Çocukların yarar ve esenliğinin gözetilmesi amacıyla zorunlu olan sosyal inceleme raporuna yönelik Pekin Kuralının 16 maddesi ve yetkinliğin öne çıkarıldığı 22 maddesi ile birlikte kaynaklık yapan ve de var olabilen Çocuk Hakları Sözleşmesi nin 3,20 ve 40 maddeleri ise başta ÇKK kapsamın da halen yok saymaktadır. Adil yargılama hakkı da dahil Anayasa’ nın 2,10,11,41,90/6 ve 128 maddesi açısından bir aykırılığa neden olmaktadır.
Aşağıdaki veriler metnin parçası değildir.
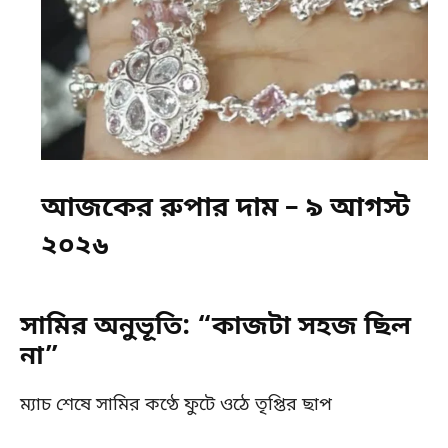
আজকের রুপার দাম – ৯ আগস্ট
২০২৬
সামির অনুভূতি: “কাজটা সহজ ছিল
না”
ম্যাচ শেষে সামির কণ্ঠে ফুটে ওঠে তৃপ্তির ছাপ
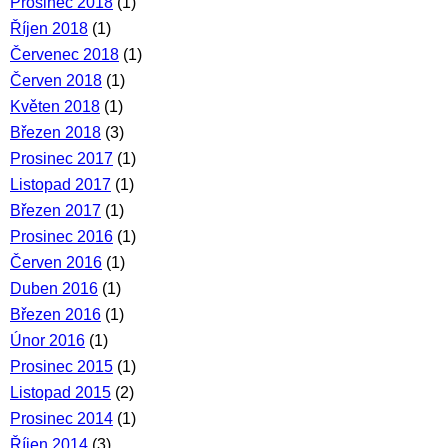
Prosinec 2018
(1)
Říjen 2018
(1)
Červenec 2018
(1)
Červen 2018
(1)
Květen 2018
(1)
Březen 2018
(3)
Prosinec 2017
(1)
Listopad 2017
(1)
Březen 2017
(1)
Prosinec 2016
(1)
Červen 2016
(1)
Duben 2016
(1)
Březen 2016
(1)
Únor 2016
(1)
Prosinec 2015
(1)
Listopad 2015
(2)
Prosinec 2014
(1)
Říjen 2014
(3)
İnsan hakları ile de ilgili bu ilkelerden ve asgari standartlardan da uzaklaşmadır.Böylece Türkiye dışındaki benzer uygulama ve yapıların yok sayılması gibi çeşitli çabalarda söz konusudur. Dürüstlük ilkesinden de uzaklaşmasıyla eşitsizliğe de yönelik bu tanım ,aynı zamanda Avrupa Sosyal Şartının 14 ve “Tüm çalışanlar, onurlu çalışma hakkına sahiptir.” şeklinde ki 26.maddesi aynı zamanda çocuklarının onurlarını korunmasını da engellenmektedir.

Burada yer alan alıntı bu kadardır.